From 'format', I know for sure, the new Seagate Baracuda drive is at c5d0.
However, it just doesn't want to take it. I then tried c5d0p0 and it took it into mirror and resilvered it.0. c5d0 <ST1000DM-Z1D4MWF-0001 cyl 60797 alt 2 hd 255 sec 126>
/pci@0,0/pci-ide@8,1/ide@0/cmdk@0,0
1. c6d0 <WDC WD50- WD-WCASU404856-0001 cyl 60797 alt 2 hd 255 sec 63>
/pci@0,0/pci-ide@8,1/ide@1/cmdk@0,0
However, installgrub didn't work. It needs to have a raw device in slice (ex. c5d0s0).
Code: Select all
cahtoh02:/root%/sbin/installgrub /boot/grub/stage1 /boot/grub/stage2 /dev/rdsk/c5d0p0
raw device must be a root slice (not s2)
Unable to gather device information for /dev/rdsk/c5d0p0
c5d0
Code: Select all
Part Tag Flag Cylinders Size Blocks
0 unassigned wm 0 0 (0/0/0) 0
1 unassigned wm 0 0 (0/0/0) 0
2 backup wu 0 - 60796 931.46GB (60797/0/0) 1953407610
3 unassigned wm 0 0 (0/0/0) 0
4 unassigned wm 0 0 (0/0/0) 0
5 unassigned wm 0 0 (0/0/0) 0
6 unassigned wm 0 0 (0/0/0) 0
7 unassigned wm 0 0 (0/0/0) 0
8 boot wu 0 - 0 15.69MB (1/0/0) 32130
9 alternates wm 1 - 2 31.38MB (2/0/0) 64260
Code: Select all
Part Tag Flag Cylinders Size Blocks
0 root wm 1 - 60796 465.72GB (60796/0/0) 976687740
1 unassigned wu 0 0 (0/0/0) 0
2 backup wu 0 - 60798 465.74GB (60799/0/0) 976735935
3 unassigned wu 0 0 (0/0/0) 0
4 unassigned wu 0 0 (0/0/0) 0
5 unassigned wu 0 0 (0/0/0) 0
6 unassigned wu 0 0 (0/0/0) 0
7 unassigned wu 0 0 (0/0/0) 0
8 boot wu 0 - 0 7.84MB (1/0/0) 16065
9 unassigned wu 0 0 (0/0/0) 0
I then configured slice 0 to the following and labeled it.
Code: Select all
Part Tag Flag Cylinders Size Blocks
0 root wm 3 - 60752 930.74GB (60750/0/0) 1951897500
1 unassigned wm 0 0 (0/0/0) 0
2 backup wu 0 - 60796 931.46GB (60797/0/0) 1953407610
3 unassigned wm 0 0 (0/0/0) 0
4 unassigned wm 0 0 (0/0/0) 0
5 unassigned wm 0 0 (0/0/0) 0
6 unassigned wm 0 0 (0/0/0) 0
7 unassigned wm 0 0 (0/0/0) 0
8 boot wu 0 - 0 15.69MB (1/0/0) 32130
9 alternates wm 1 - 2 31.38MB (2/0/0) 64260
After this, I was able to attach c5d0s0 to rpool mirror!
Code: Select all
% zpool attach rpool c6d0s0 c5d0s0
Code: Select all
%zpool status
pool: rpool
state: ONLINE
status: One or more devices is currently being resilvered. The pool will
continue to function, possibly in a degraded state.

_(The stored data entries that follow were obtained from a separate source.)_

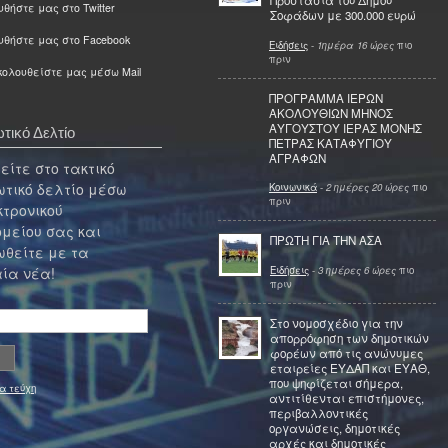
Προστασία του Δήμου
θήστε μας στο Twitter
Σοφάδων με 300.000 ευρώ
υθήστε μας στο Facebook
Ειδήσεις
-
1ημέρα 16 ώρες
πιο
πριν
ολουθείστε μας μέσω Mail
ΠΡΟΓΡΑΜΜΑ ΙΕΡΩΝ
ΑΚΟΛΟΥΘΙΩΝ ΜΗΝΟΣ
ΑΥΓΟΥΣΤΟΥ ΙΕΡΑΣ ΜΟΝΗΣ
τικό Δελτίο
ΠΕΤΡΑΣ ΚΑΤΑΦΥΓΙΟΥ
ΑΓΡΑΦΩΝ
ίτε στο τακτικό
τικό δελτίο μέσω
Κοινωνικά
-
2 ημέρες 20 ώρες
πιο
πριν
κτρονικού
μείου σας και
ΠΡΩΤΗ ΓΙΑ ΤΗΝ ΑΣΑ
θείτε με τα
Ειδήσεις
-
3 ημέρες 6 ώρες
πιο
ία νέα!
πριν
Στο νομοσχέδιο για την
απορρόφηση των δημοτικών
φορέων από τις ανώνυμες
εταιρείες ΕΥΔΑΠ και ΕΥΑΘ,
που ψηφίζεται σήμερα,
α τεύχη
αντιτίθενται επιστήμονες,
περιβαλλοντικές
οργανώσεις, δημοτικές
αρχές και δημοτικές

action: Wait for the resilver to complete.
scan: resilver in progress since Fri Sep 20 05:53:26 2014
24.1G scanned out of 207G at 35.1M/s, 1h28m to go
24.1G resilvered, 11.64% done
config:
NAME STATE READ WRITE CKSUM
rpool ONLINE 0 0 0
mirror-0 ONLINE 0 0 0
c6d0s0 ONLINE 0 0 0
c5d0s0 ONLINE 0 0 0 (resilvering)
errors: No known data errors
Code: Select all
cahtoh02:/root%/sbin/installgrub /boot/grub/stage1 /boot/grub/stage2 /dev/rdsk/c5d0s0
stage2 written to partition 0, 282 sectors starting at 50 (abs 32180)
stage1 written to partition 0 sector 0 (abs 32130)
1. Shut down the system
2. Power up the machine
3. Press 'ESC'
4. Enter 'Boot' selection screen
5. Choose "ST1000DM-Z1D4MWF" (new Seagate 1 TB disk)
6. Select "solaris-3" BE if necessary
Everything is back to normal as of 09/20/2014.
Hopefully, it will be up for some time.